At the same time, up to 90 percent of Dominicans,
towards the end of Medina's first term, thought he was
doing a good job, which meant he was the most popular
leader in Latin America.
Abroad, Medina has received even more criticism, due
to a contentious decision from 2013 which meant that
around 250,000 people of Haitian origin became stateless
(see Population and Languages and Foreign Policy and
Defense). In the summer of 2015, the authorities began
to execute deportations of Haitians. A year later,
around 106,000 people had been forced to cross the
border into Haiti, a country many of them had never
lived in.
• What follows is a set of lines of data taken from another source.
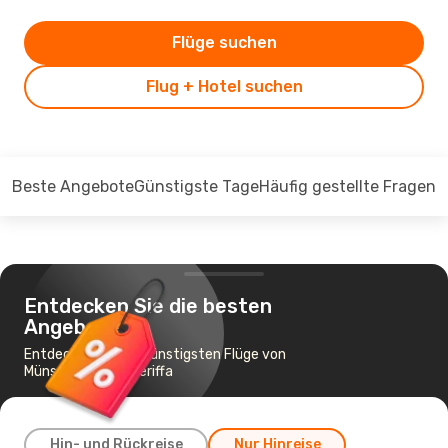
Flüge suchen
Flug + Hotel suchen
Beste Angebote
Günstigste Tage
Häufig gestellte Fragen
Entdecken Sie die besten
Angebote
Entdecken Sie die günstigsten Flüge von
Münster nach Teneriffa
Hin- und Rückreise
Nur Hinreise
Many were forced out quickly, without
possessions, and ended up in camps with poor conditions.
An additional 130,000 people who remained in the
Dominican Republic were estimated to risk deportation.
However, the two countries have shown interest in
solving the problems and in mid-2016 a bilateral
commission was set up, which aimed, among other things,
to resolve issues related to border trade, transport and
In the May 2016 presidential election, Medina already
won 62 percent of the votes in the first round, compared
to 35 percent for Abinader. The PLD and its allies also
won big in the congressional elections. Medina swore in
for a new presidential term in mid-August 2016.
However, Medina's popularity began to be ripped to
the brim in 2017 due to corruption allegations following
suspicions that he and his regime have received bribes
from Brazilian construction company Odebrecht in
connection with the disputed construction of the two
coal plants in Punta Catalina (see Natural Resources,
Energy and environment). Among other things, non-profit
organizations such as Marcha verde (Green March)
organized a series of demonstrations during the year.
Medina was also forced to back charges that Odebrecht
contributed financially to his 2012 and 2016
Ahead of the 2020 elections, a campaign was run to
change the constitution again, so that Medina could
stand for a third term. But it sparked widespread
protests and in the summer of 2019, Medina announced
that the change plans had been shelved. He is thus out
of the game before the election, which was postponed
from May to July due to the corona pandemic.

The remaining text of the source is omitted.